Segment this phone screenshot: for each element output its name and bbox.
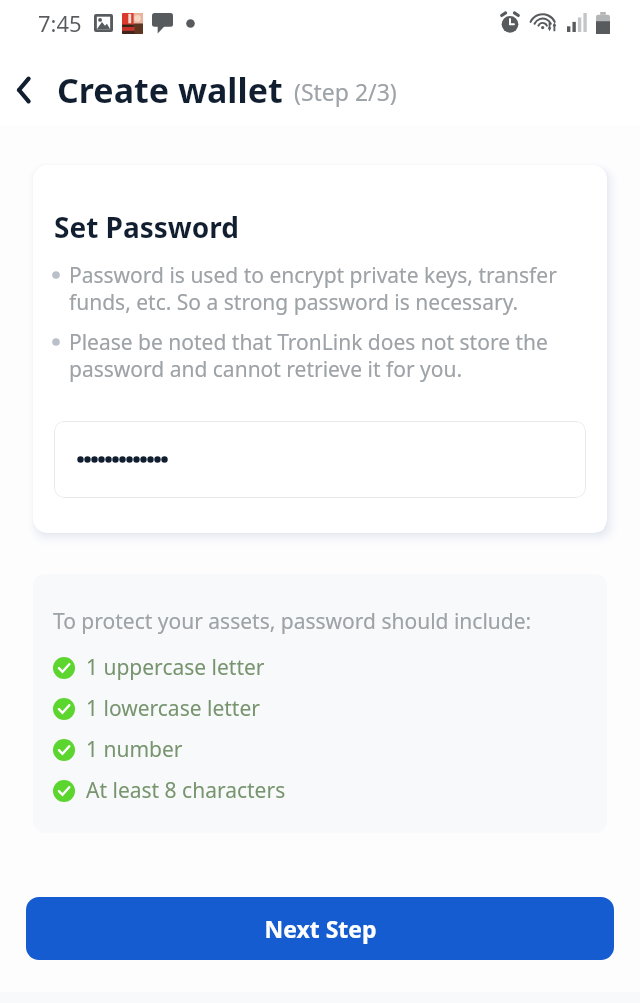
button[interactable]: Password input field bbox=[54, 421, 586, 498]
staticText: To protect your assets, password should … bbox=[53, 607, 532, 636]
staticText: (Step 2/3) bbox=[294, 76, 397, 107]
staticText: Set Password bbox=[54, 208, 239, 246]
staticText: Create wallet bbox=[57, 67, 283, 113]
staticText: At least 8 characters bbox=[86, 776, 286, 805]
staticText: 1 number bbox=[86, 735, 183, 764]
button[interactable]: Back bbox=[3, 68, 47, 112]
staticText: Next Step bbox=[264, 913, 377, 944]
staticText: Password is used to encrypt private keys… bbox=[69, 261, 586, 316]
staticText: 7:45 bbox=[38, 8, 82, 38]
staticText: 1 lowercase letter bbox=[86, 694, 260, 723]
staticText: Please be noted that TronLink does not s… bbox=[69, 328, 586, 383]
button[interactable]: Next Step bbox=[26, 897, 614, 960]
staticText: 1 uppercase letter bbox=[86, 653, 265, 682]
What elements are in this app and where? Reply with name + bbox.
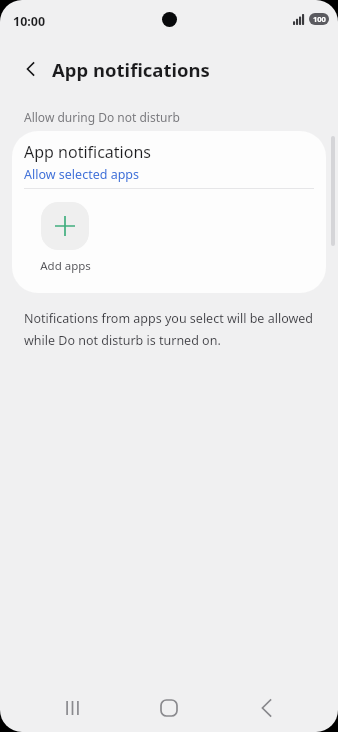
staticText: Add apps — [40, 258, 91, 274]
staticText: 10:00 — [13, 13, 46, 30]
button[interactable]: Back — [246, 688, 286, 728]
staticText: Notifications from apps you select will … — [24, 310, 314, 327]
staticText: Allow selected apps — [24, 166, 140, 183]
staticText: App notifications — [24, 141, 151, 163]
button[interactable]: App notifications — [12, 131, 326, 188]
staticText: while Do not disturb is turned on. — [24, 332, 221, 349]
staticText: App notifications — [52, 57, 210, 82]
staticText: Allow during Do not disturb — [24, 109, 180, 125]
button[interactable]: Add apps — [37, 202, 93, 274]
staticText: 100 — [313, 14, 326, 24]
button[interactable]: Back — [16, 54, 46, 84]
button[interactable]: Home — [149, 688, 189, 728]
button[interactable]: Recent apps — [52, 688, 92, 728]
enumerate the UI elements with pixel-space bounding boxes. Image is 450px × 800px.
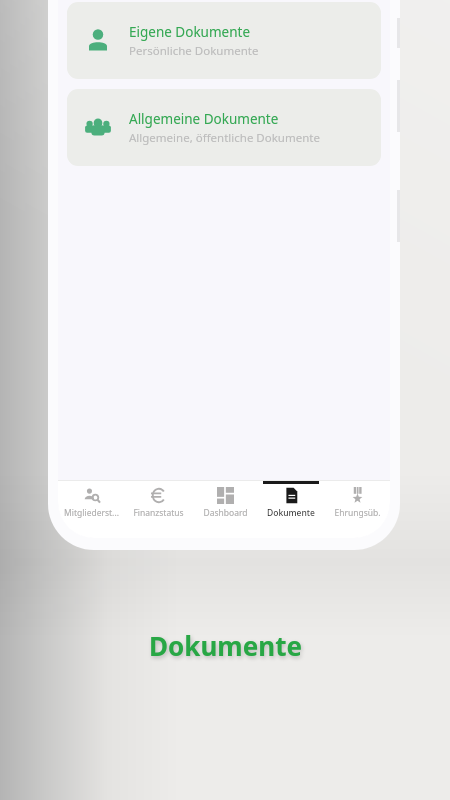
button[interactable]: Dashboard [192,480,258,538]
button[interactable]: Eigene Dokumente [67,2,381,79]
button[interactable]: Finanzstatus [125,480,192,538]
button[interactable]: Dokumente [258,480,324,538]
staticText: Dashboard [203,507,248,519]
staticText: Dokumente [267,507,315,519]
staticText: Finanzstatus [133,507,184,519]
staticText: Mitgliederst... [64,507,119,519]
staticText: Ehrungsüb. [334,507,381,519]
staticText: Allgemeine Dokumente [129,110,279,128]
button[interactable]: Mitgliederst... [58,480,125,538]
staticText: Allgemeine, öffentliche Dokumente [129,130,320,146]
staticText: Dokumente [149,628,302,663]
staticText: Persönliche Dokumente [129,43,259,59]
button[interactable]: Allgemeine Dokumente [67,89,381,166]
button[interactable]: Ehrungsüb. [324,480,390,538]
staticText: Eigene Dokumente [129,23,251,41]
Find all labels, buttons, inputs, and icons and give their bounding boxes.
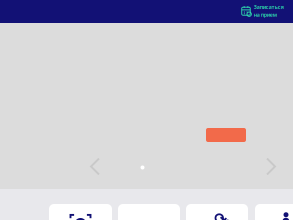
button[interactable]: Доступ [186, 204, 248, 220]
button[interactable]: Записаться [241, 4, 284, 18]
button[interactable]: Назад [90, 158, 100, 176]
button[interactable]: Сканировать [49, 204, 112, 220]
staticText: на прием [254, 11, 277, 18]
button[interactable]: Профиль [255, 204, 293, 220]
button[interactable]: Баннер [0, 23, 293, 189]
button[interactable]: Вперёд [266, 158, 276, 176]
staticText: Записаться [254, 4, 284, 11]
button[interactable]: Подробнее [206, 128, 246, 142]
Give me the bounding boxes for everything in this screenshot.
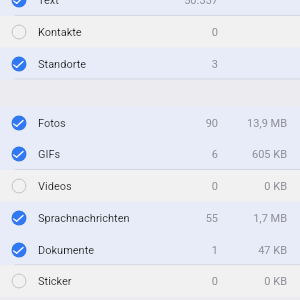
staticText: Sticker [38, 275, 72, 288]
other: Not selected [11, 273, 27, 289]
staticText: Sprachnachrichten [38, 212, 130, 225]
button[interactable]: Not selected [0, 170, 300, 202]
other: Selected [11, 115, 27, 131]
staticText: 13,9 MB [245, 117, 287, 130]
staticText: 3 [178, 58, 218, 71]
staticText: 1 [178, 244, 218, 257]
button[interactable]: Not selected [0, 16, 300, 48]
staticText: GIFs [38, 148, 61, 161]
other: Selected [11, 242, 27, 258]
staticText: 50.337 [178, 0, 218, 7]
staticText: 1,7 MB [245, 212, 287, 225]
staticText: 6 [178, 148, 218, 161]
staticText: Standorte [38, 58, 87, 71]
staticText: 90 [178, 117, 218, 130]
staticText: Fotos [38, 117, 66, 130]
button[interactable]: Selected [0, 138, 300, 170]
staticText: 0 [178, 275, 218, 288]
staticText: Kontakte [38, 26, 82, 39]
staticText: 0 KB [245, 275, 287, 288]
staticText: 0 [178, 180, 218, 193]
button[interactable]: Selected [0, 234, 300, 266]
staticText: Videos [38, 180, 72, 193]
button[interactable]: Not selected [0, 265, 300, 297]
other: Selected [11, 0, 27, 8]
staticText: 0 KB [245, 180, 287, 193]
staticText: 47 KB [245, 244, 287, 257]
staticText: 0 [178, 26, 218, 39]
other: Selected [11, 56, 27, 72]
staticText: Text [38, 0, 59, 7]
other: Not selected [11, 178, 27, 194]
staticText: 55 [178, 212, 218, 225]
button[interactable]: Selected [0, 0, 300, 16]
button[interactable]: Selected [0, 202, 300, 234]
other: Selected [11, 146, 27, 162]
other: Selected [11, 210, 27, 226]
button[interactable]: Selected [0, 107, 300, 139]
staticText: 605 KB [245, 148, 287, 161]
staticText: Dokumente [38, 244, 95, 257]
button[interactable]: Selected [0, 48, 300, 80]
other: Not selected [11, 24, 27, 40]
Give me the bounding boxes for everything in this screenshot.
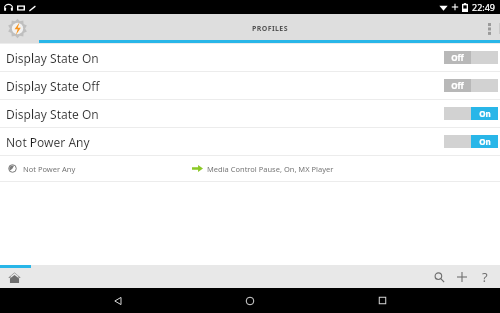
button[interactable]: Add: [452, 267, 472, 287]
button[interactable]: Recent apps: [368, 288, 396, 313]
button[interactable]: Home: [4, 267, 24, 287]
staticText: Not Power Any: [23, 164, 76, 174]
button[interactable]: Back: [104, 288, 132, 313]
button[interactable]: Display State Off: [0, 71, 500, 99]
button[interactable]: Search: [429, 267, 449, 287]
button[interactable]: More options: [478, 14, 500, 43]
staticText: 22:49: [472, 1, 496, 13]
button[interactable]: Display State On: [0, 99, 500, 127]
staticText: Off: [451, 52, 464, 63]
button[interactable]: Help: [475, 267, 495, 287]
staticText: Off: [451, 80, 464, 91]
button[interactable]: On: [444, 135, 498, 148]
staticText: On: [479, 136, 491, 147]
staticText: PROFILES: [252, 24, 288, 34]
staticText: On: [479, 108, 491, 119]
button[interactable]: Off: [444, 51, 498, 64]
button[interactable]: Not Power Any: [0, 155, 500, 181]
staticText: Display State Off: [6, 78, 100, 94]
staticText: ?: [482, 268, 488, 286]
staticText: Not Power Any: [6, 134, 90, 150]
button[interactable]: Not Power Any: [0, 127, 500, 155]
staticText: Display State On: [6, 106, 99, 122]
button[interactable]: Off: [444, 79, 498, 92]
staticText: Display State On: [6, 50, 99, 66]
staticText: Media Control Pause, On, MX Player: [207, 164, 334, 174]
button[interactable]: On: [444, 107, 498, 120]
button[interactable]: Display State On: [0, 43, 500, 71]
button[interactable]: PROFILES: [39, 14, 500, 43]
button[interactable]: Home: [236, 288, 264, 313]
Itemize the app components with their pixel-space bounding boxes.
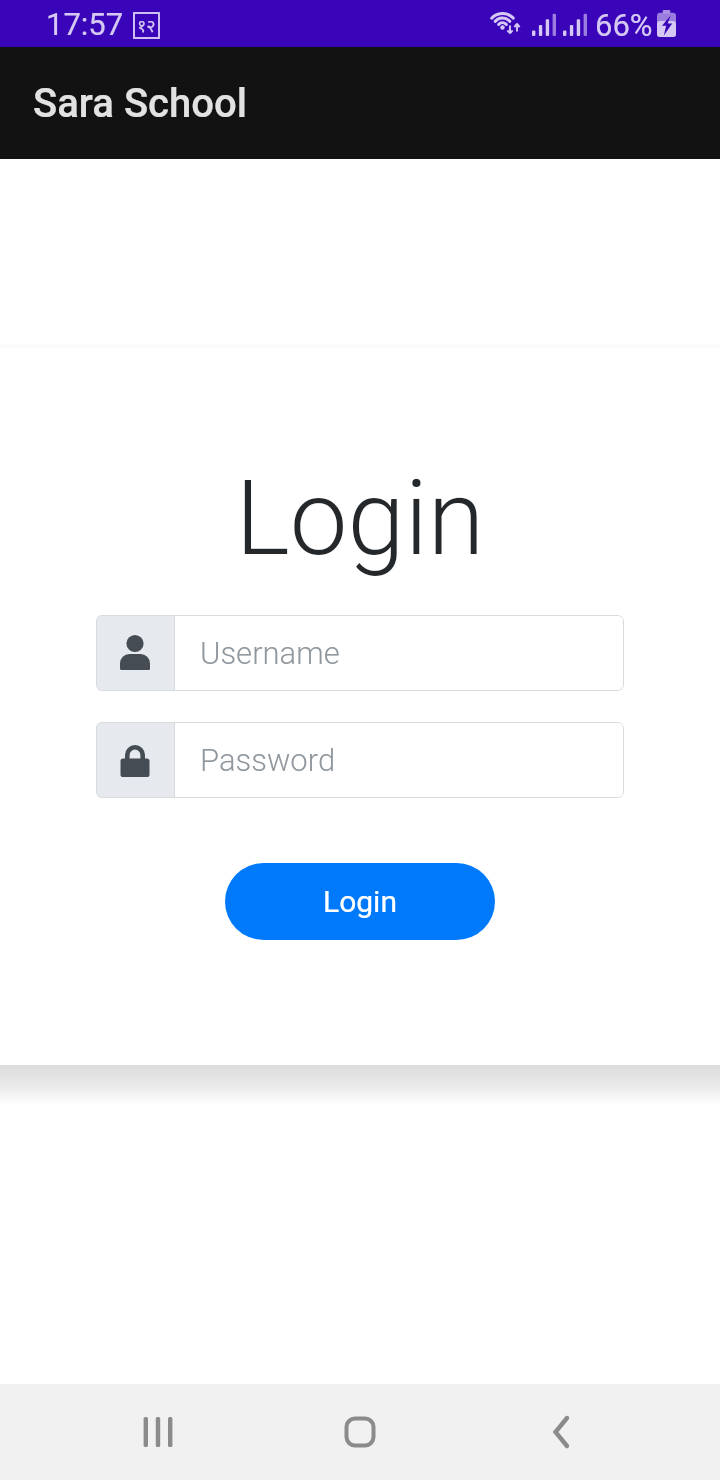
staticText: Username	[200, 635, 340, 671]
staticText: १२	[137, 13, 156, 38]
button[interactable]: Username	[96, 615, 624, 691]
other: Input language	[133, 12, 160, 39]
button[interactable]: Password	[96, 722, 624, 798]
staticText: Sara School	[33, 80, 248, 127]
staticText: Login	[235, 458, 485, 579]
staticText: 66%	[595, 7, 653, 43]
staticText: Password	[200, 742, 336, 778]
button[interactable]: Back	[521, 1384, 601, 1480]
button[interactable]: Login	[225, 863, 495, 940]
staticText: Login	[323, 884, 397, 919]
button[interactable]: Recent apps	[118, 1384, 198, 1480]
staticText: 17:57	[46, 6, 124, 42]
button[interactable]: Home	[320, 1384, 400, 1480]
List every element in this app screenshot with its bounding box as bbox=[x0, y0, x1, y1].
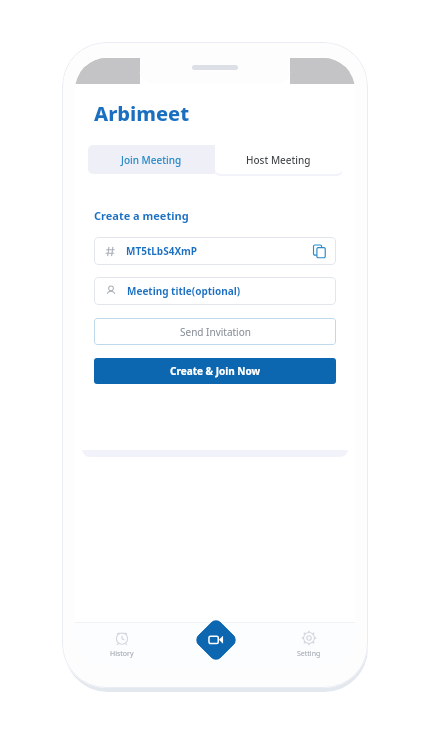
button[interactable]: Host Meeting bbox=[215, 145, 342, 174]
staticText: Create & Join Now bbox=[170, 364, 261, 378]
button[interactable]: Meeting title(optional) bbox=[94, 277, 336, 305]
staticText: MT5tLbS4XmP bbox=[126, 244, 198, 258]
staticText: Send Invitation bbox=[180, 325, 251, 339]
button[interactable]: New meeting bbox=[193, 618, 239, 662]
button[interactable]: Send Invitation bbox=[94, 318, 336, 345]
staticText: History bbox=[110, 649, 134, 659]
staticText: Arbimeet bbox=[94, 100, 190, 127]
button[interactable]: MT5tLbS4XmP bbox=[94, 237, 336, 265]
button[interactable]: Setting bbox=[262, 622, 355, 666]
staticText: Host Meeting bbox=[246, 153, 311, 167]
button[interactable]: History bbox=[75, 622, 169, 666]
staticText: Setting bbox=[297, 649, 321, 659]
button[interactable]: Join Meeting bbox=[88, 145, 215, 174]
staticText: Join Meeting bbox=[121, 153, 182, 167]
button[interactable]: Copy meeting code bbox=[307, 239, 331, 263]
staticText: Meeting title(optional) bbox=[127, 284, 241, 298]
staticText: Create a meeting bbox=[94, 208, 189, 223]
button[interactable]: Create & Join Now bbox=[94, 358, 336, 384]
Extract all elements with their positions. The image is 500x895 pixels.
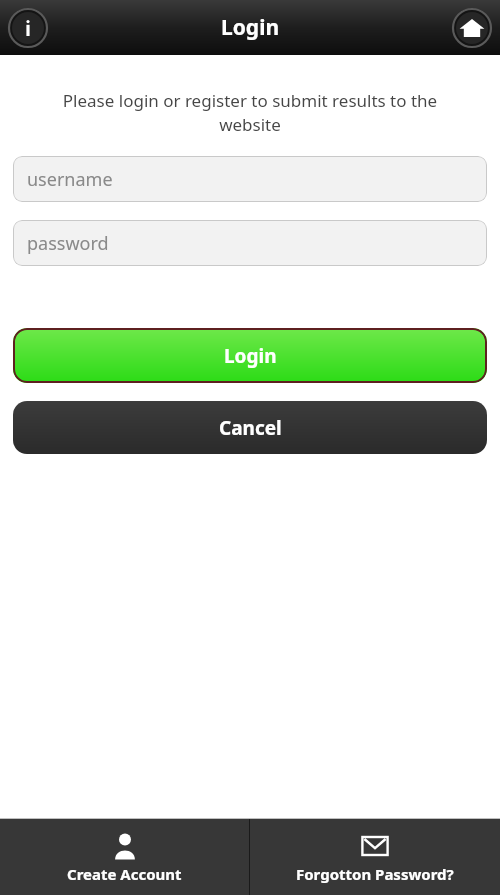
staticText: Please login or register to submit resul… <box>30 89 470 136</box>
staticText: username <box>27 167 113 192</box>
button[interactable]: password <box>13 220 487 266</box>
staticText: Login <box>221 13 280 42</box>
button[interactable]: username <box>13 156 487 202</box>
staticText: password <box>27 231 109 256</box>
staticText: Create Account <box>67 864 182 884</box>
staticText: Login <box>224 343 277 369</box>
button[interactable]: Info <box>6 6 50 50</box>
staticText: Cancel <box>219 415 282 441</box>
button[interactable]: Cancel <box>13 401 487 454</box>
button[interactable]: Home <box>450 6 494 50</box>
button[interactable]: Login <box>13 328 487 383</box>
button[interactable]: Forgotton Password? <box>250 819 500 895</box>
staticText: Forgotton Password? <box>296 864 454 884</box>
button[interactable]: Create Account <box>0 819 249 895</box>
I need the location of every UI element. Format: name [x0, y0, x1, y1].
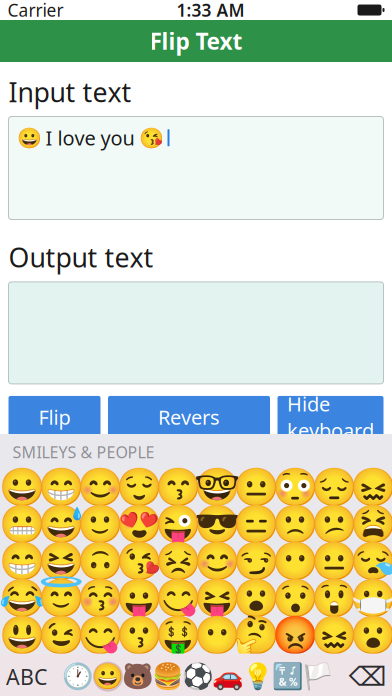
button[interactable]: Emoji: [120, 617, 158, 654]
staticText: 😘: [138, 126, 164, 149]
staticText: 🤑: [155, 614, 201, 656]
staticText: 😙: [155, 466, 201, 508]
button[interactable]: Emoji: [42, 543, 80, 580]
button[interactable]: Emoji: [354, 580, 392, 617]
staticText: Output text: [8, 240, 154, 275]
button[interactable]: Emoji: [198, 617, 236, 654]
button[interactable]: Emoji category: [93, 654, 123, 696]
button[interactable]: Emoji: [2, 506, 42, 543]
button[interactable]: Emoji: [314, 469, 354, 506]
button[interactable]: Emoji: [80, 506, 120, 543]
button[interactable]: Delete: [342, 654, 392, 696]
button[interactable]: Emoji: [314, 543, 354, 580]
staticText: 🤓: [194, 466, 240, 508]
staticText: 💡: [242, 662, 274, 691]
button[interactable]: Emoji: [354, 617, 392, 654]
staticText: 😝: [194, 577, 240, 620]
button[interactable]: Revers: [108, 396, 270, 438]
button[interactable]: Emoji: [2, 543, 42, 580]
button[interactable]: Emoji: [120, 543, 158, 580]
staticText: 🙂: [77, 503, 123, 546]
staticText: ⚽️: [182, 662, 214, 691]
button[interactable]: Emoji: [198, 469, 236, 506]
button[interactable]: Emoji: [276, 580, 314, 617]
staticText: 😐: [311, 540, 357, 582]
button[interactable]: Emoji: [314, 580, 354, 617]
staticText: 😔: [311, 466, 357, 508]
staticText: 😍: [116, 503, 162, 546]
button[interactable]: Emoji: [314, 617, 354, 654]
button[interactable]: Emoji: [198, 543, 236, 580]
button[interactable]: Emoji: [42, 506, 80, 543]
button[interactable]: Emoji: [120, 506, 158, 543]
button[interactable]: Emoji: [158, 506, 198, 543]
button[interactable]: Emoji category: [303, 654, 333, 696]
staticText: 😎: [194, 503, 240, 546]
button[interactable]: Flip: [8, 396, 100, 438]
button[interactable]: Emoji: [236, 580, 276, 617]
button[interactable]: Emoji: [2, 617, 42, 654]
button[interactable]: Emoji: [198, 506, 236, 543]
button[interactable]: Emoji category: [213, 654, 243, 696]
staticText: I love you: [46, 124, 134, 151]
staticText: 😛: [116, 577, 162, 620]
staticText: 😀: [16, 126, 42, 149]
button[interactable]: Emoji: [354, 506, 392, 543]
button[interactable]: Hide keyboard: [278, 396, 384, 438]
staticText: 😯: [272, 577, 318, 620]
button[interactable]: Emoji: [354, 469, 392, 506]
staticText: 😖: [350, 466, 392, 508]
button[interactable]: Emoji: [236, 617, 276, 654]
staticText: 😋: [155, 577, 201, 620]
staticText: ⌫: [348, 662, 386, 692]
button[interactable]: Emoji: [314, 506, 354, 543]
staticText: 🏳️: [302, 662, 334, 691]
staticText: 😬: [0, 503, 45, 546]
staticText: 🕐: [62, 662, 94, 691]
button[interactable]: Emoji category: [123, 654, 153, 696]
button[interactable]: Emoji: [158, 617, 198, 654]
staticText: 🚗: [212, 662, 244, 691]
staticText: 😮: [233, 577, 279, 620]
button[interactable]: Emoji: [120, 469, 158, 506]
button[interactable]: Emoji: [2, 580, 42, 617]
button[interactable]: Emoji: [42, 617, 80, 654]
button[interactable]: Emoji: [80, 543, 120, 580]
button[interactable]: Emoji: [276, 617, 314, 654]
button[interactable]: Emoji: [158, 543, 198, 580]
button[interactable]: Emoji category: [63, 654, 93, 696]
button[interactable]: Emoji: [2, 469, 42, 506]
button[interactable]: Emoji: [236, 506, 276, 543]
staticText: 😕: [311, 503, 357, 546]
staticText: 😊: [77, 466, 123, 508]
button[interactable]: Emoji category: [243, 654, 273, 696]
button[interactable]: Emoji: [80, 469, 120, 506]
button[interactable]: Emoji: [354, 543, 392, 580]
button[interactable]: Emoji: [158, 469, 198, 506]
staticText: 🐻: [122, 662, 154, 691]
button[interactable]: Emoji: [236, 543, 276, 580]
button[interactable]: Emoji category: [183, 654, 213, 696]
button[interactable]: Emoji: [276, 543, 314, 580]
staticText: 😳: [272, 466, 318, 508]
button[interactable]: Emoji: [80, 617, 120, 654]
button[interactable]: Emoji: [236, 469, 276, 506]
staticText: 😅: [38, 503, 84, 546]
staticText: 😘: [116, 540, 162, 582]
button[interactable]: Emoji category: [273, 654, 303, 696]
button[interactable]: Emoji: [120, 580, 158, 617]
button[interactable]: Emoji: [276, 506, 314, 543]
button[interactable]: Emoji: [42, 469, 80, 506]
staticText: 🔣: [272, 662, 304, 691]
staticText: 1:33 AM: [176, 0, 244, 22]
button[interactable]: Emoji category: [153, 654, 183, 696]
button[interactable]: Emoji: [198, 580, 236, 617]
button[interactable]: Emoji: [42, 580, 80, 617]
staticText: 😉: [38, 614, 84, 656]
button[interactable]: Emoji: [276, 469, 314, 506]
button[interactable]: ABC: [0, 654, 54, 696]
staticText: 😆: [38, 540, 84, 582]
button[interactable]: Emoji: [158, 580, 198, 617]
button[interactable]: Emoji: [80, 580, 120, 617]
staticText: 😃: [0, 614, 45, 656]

* [What is expected] Show all lines from the listing above in which "Finanzstatus" appears.

* [Result of the task]
button[interactable]: Finanzstatus [125,480,192,538]
staticText: Finanzstatus [133,507,184,519]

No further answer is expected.